Assigned task | From the listing below, pick out each line with the word "famille".

========================

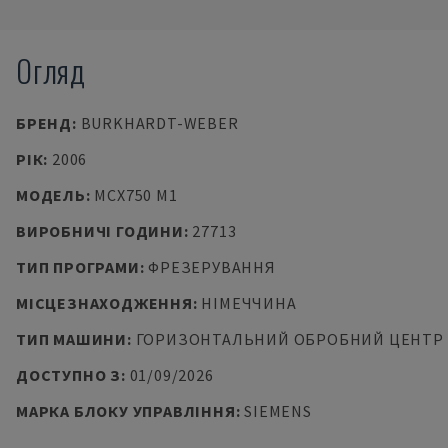
Огляд
БРЕНД
:
BURKHARDT-WEBER
РІК
:
2006
МОДЕЛЬ
:
MCX750 M1
ВИРОБНИЧІ ГОДИНИ
:
27713
ТИП ПРОГРАМИ
:
ФРЕЗЕРУВАННЯ
МІСЦЕЗНАХОДЖЕННЯ
:
НІМЕЧЧИНА
ТИП МАШИНИ
:
ГОРИЗОНТАЛЬНИЙ ОБРОБНИЙ ЦЕНТР
ДОСТУПНО З
:
01/09/2026
МАРКА БЛОКУ УПРАВЛІННЯ
:
SIEMENS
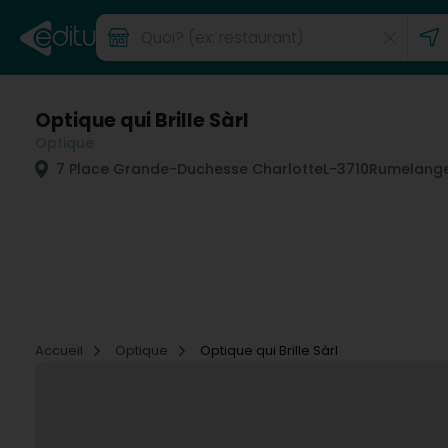
Optique qui Brille Sàrl
Optique
7 Place Grande-Duchesse Charlotte
L-3710
Rumelange
Accueil
Optique
Optique qui Brille Sàrl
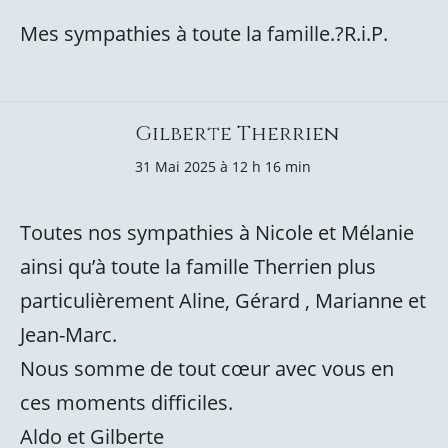
Mes sympathies à toute la famille.?R.i.P.
Gilberte Therrien
31 Mai 2025 à 12 h 16 min
Toutes nos sympathies à Nicole et Mélanie
ainsi qu’à toute la famille Therrien plus
particulièrement Aline, Gérard , Marianne et
Jean-Marc.
Nous somme de tout cœur avec vous en
ces moments difficiles.
Aldo et Gilberte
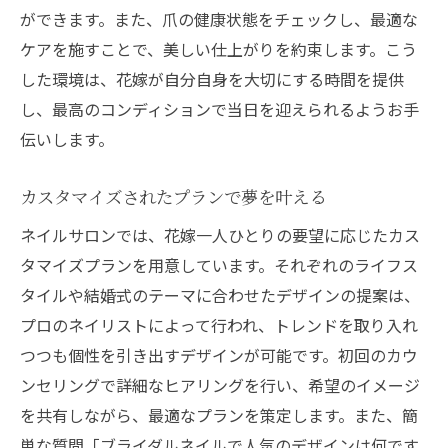
ができます。また、爪の健康状態をチェックし、最適な
ケアを施すことで、美しい仕上がりを約束します。こう
した環境は、花嫁が自分自身を大切にする時間を提供
し、最高のコンディションで当日を迎えられるようお手
伝いします。
カスタマイズされたプランで夢を叶える
ネイルサロンでは、花嫁一人ひとりの要望に応じたカス
タマイズプランを用意しています。それぞれのライフス
タイルや結婚式のテーマに合わせたデザインの提案は、
プロのネイリストによって行われ、トレンドを取り入れ
つつも個性を引き出すデザインが可能です。初回のカウ
ンセリングで詳細なヒアリングを行い、希望のイメージ
を共有しながら、最適なプランを策定します。また、簡
単な質問「ブライダルネイルで人気のデザインは何です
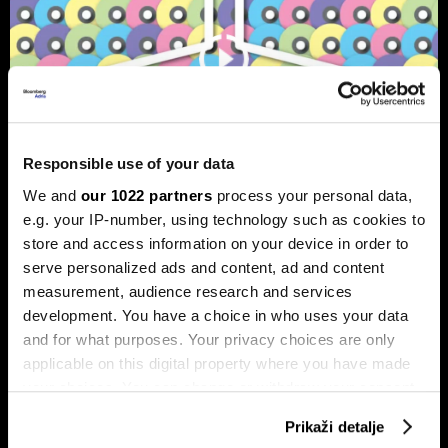
Responsible use of your data
We and
our 1022 partners
process your personal data,
e.g. your IP-number, using technology such as cookies to
Bloomberg Adria Top 25: Kompanije
store and access information on your device in order to
koje su obilježile 2025. godinu
serve personalized ads and content, ad and content
measurement, audience research and services
Pronašli smo 25 kompanija iz regije koje su ostavile najveći
trag u 2025. godini.
development. You have a choice in who uses your data
and for what purposes. Your privacy choices are only
applicable on this digital property where you have made
your choices. You can change or withdraw your consent
any time from the Cookie Declaration or by clicking on
Prikaži detalje
the Privacy trigger icon.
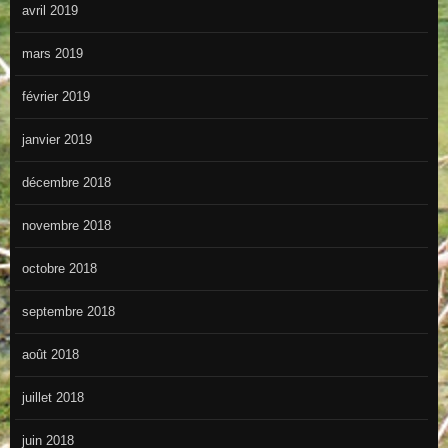
avril 2019
mars 2019
février 2019
janvier 2019
décembre 2018
novembre 2018
octobre 2018
septembre 2018
août 2018
juillet 2018
juin 2018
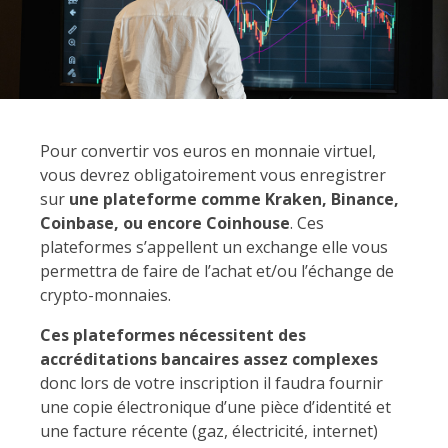
Pour convertir vos euros en monnaie virtuel,
vous devrez obligatoirement vous enregistrer
sur
une plateforme comme Kraken, Binance,
Coinbase, ou encore Coinhouse
. Ces
plateformes s’appellent un exchange elle vous
permettra de faire de l’achat et/ou l’échange de
crypto-monnaies.
Ces plateformes nécessitent des
accréditations bancaires assez complexes
donc lors de votre inscription il faudra fournir
une copie électronique d’une pièce d’identité et
une facture récente (gaz, électricité, internet)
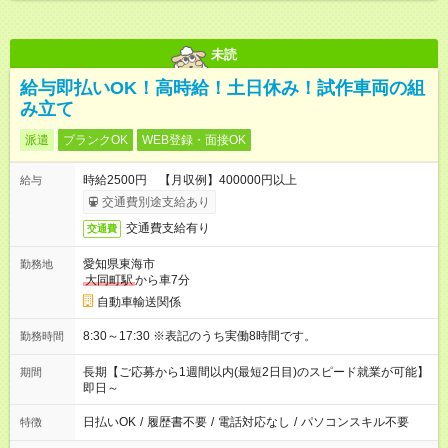
未読
給与即払いOK！高時給！土日休み！試作車両の組
み立て
派遣
ブランクOK
WEB登録・面接OK
時給2500円 【月収例】400000円以上
給与
交通費別途支給あり
交通費支給有り
交通費
愛知県東海市
勤務地
大同町駅
から車7分
自動車輸送関係
8:30～17:30 ※表記のうち実働8時間です。
勤務時間
長期【ご応募から1週間以内(最短2日目)のスピード就業が可能】
期間
即日～
日払いOK
/
履歴書不要
/
電話対応なし
/
パソコンスキル不要
特徴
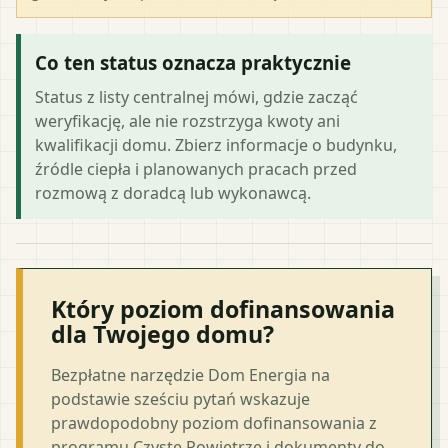
Co ten status oznacza praktycznie
Status z listy centralnej mówi, gdzie zacząć
weryfikację, ale nie rozstrzyga kwoty ani
kwalifikacji domu. Zbierz informacje o budynku,
źródle ciepła i planowanych pracach przed
rozmową z doradcą lub wykonawcą.
Który poziom dofinansowania
dla Twojego domu?
Bezpłatne narzędzie Dom Energia na
podstawie sześciu pytań wskazuje
prawdopodobny poziom dofinansowania z
programu Czyste Powietrze i dokumenty do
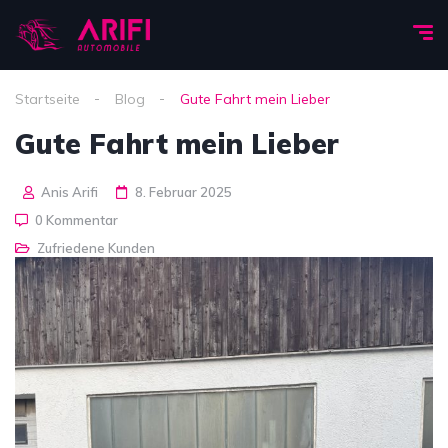
Startseite
Blog
Gute Fahrt mein Lieber
Gute Fahrt mein Lieber
Anis Arifi
8. Februar 2025
0 Kommentar
Zufriedene Kunden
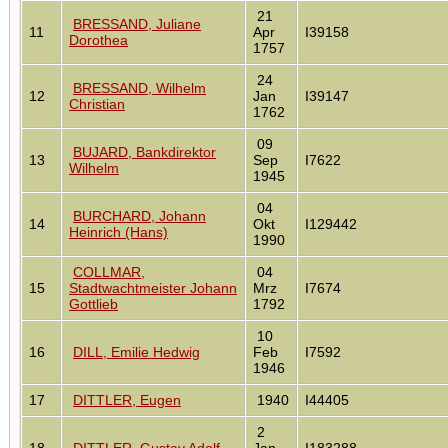
21
BRESSAND, Juliane
11
Apr
I39158
Dorothea
1757
24
BRESSAND, Wilhelm
12
Jan
I39147
Christian
1762
09
BUJARD, Bankdirektor
13
Sep
I7622
Wilhelm
1945
04
BURCHARD, Johann
14
Okt
I129442
Heinrich (Hans)
1990
COLLMAR,
04
15
Stadtwachtmeister Johann
Mrz
I7674
Gottlieb
1792
10
16
DILL, Emilie Hedwig
Feb
I7592
1946
17
DITTLER, Eugen
1940
I44405
2
18
DITTLER, Gustav Adolf
Jan
I183288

========================

Answer to the exercise |
Mes sympathies à toute la famille.?R.i.P.
ainsi qu’à toute la famille Therrien plus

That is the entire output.